WORK INSTRUCTIONS
In the entries below, find the line with "The height and width of the screenshot is (1060, 1440).", then set it down exactly along with each line after it to the end, skipping any pictures.

*** Block opens ***

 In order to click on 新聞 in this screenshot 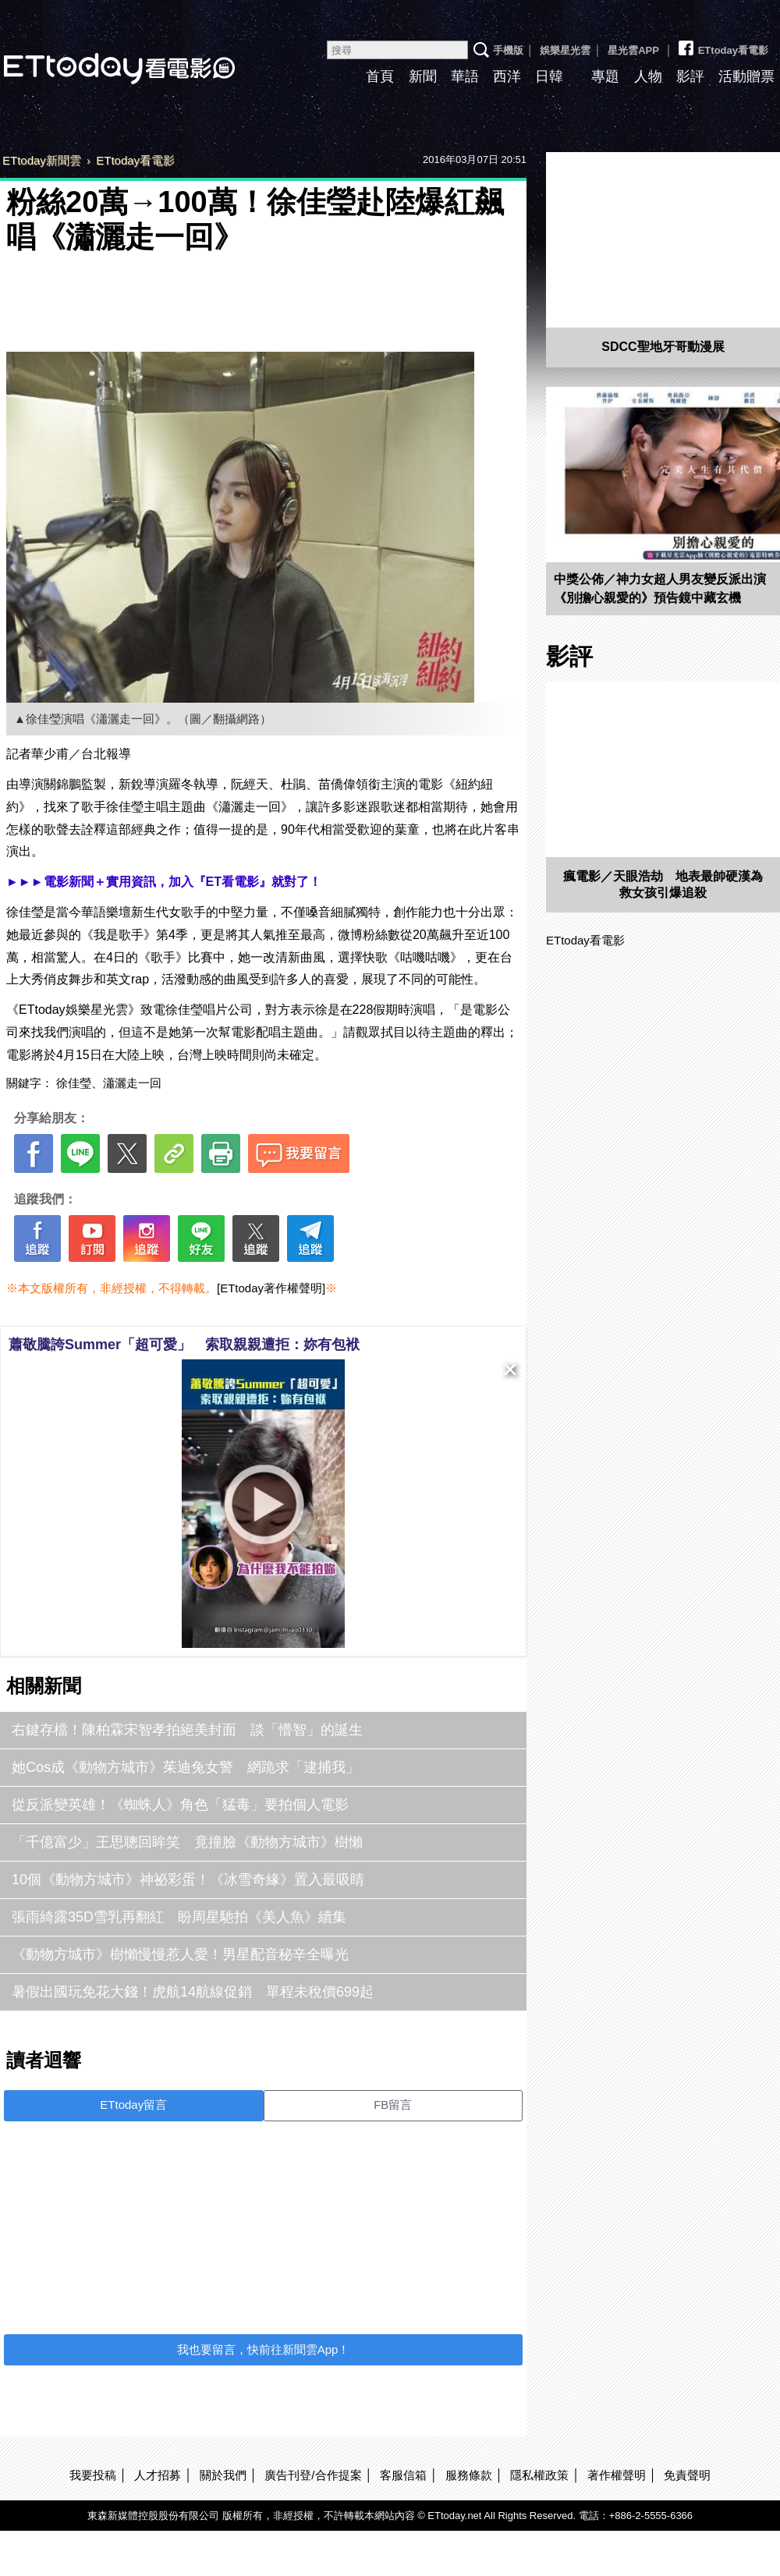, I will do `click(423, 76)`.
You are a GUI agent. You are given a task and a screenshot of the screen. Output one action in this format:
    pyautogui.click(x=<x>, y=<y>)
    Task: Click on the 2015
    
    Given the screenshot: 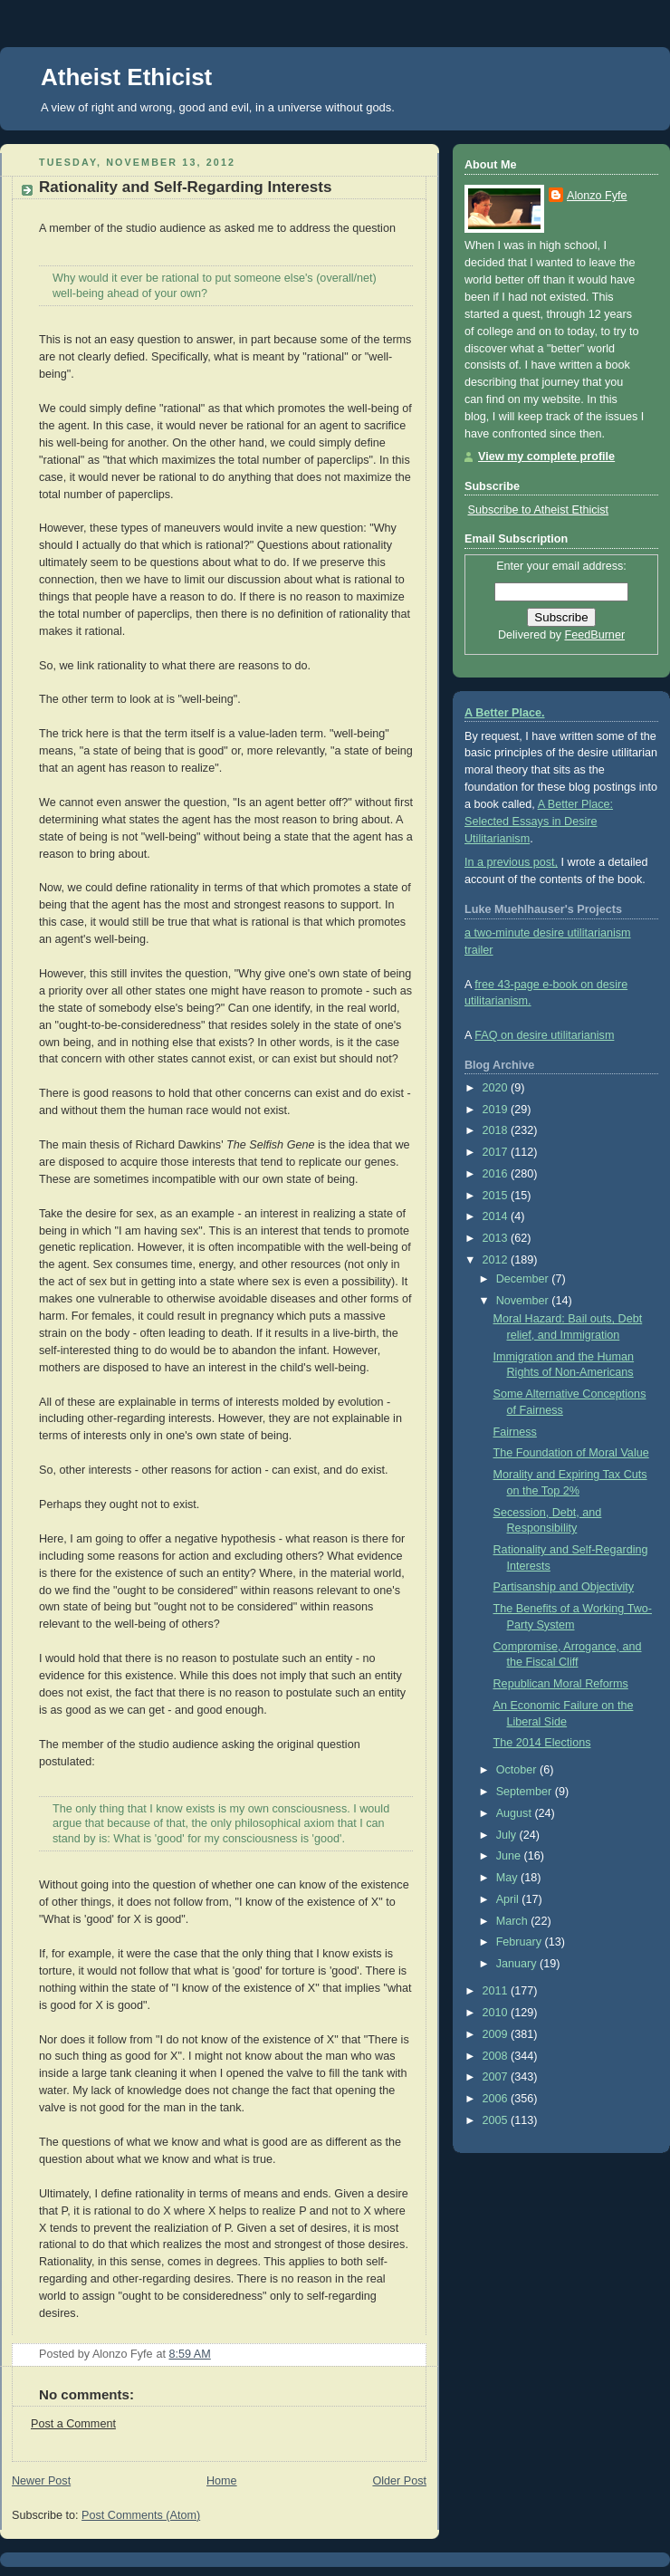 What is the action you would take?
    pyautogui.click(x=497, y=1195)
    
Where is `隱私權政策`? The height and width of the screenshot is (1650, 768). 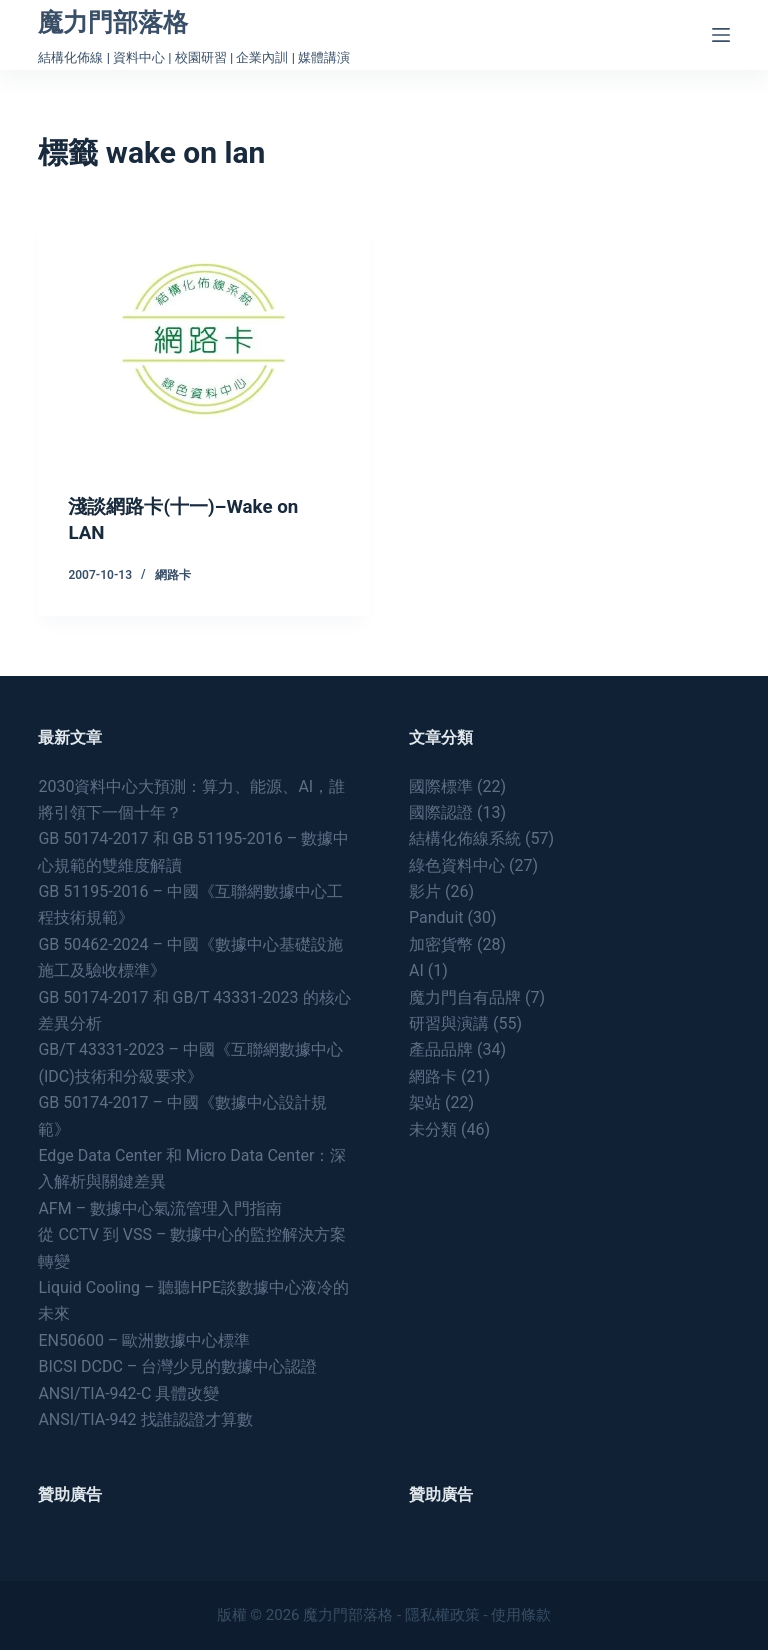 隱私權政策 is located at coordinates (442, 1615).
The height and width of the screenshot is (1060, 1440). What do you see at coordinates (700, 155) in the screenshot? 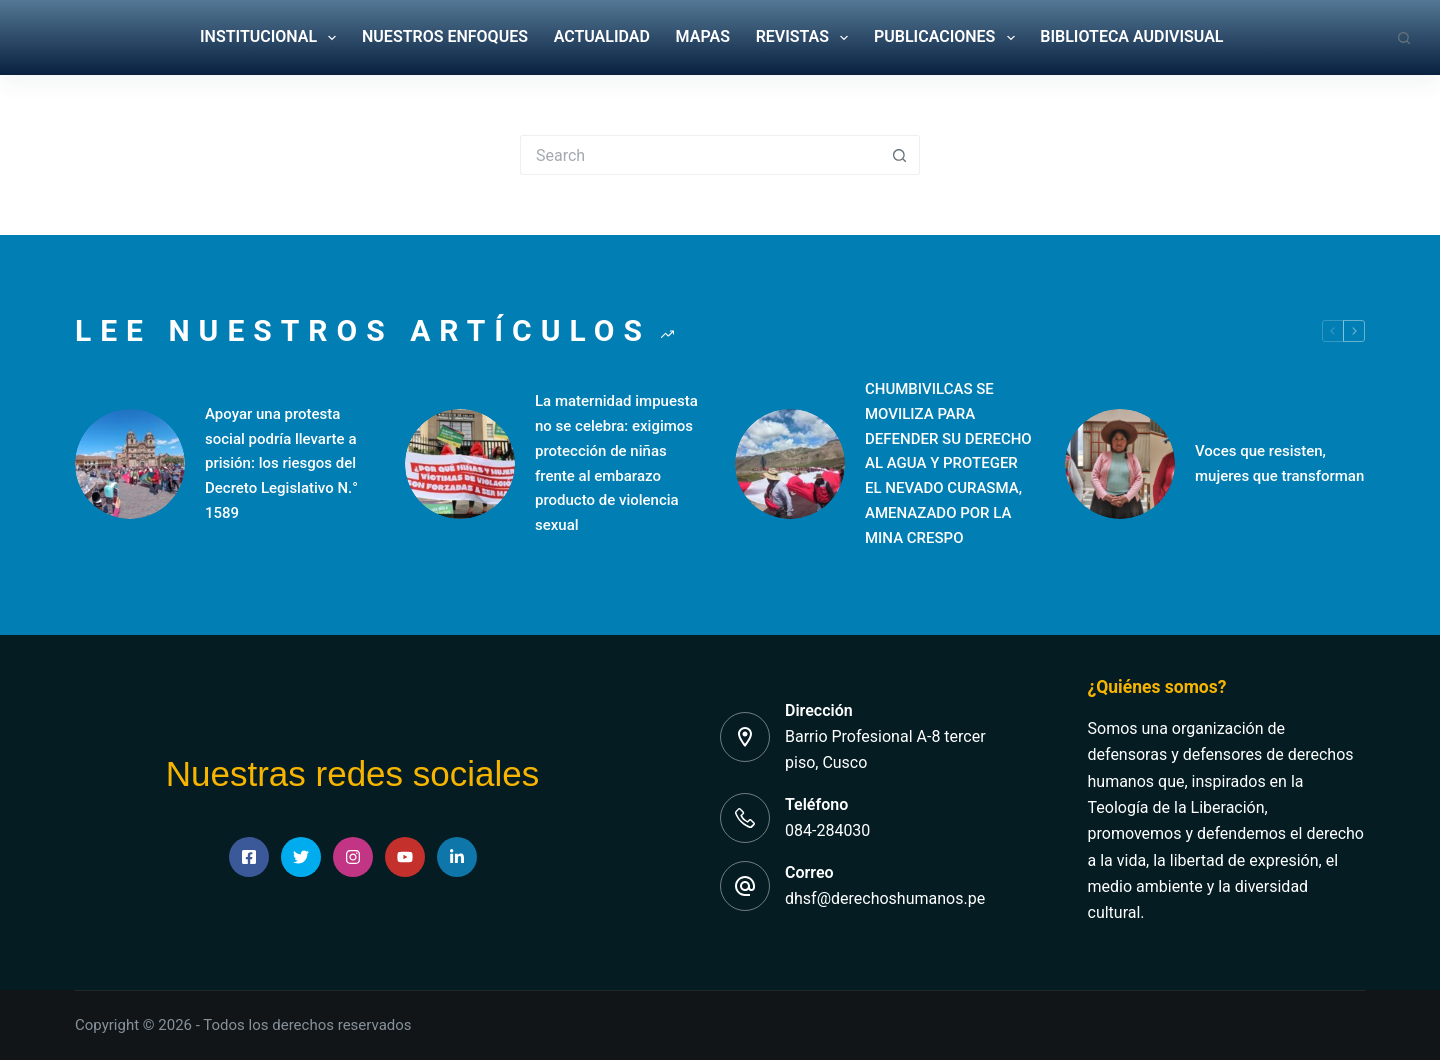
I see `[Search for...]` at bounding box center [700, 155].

*** Block closes ***

SOLUTION FOR THIS EXERCISE
The height and width of the screenshot is (1060, 1440). What do you see at coordinates (700, 155) in the screenshot? 
I see `[Search for...]` at bounding box center [700, 155].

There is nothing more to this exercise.